The result should be every line in the material below containing the string "Mail".

■ ■ ■

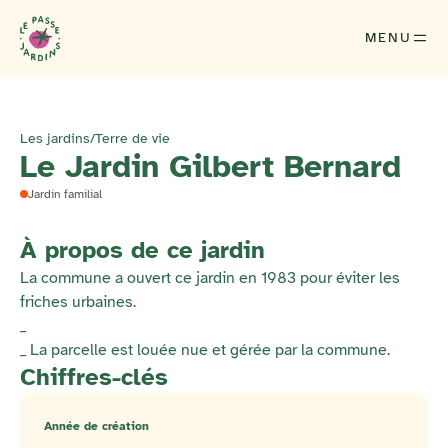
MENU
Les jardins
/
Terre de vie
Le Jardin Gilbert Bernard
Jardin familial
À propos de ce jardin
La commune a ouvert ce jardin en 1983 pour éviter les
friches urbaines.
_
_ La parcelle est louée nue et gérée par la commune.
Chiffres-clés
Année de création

■ ■ ■

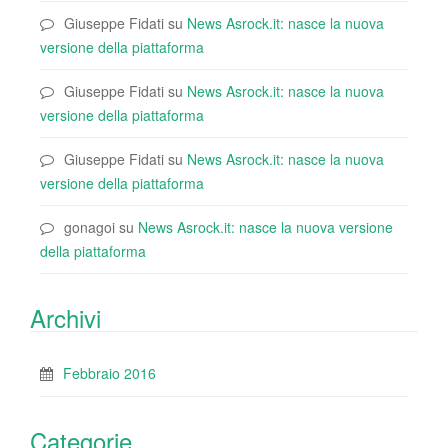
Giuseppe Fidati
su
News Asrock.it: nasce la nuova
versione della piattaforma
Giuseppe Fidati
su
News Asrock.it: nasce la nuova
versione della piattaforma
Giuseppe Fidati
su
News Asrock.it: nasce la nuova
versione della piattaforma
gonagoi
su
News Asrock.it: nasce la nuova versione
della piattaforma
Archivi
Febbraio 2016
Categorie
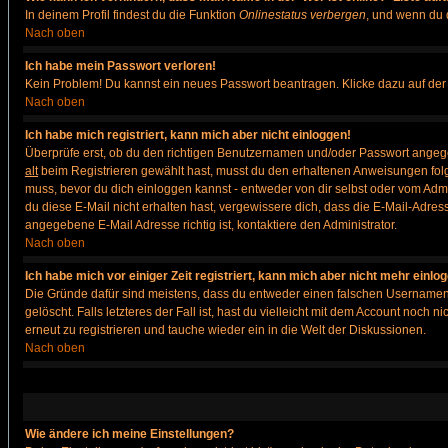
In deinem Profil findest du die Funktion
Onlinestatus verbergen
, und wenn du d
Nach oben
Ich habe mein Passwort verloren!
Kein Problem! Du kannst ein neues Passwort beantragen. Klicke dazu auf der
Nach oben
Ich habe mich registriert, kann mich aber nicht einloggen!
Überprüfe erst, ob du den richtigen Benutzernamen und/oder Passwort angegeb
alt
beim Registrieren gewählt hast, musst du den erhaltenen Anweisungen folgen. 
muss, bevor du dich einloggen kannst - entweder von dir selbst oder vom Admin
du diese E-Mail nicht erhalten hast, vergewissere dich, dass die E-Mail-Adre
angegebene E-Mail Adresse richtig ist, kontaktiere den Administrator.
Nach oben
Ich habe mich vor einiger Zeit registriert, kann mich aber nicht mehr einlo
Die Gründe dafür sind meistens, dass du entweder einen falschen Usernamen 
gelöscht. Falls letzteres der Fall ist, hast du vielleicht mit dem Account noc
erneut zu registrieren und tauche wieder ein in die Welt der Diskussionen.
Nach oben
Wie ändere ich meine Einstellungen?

■ ■ ■

-- Task result --
du diese E-Mail nicht erhalten hast, vergewissere dich, dass die E-Mail-Adre
angegebene E-Mail Adresse richtig ist, kontaktiere den Administrator.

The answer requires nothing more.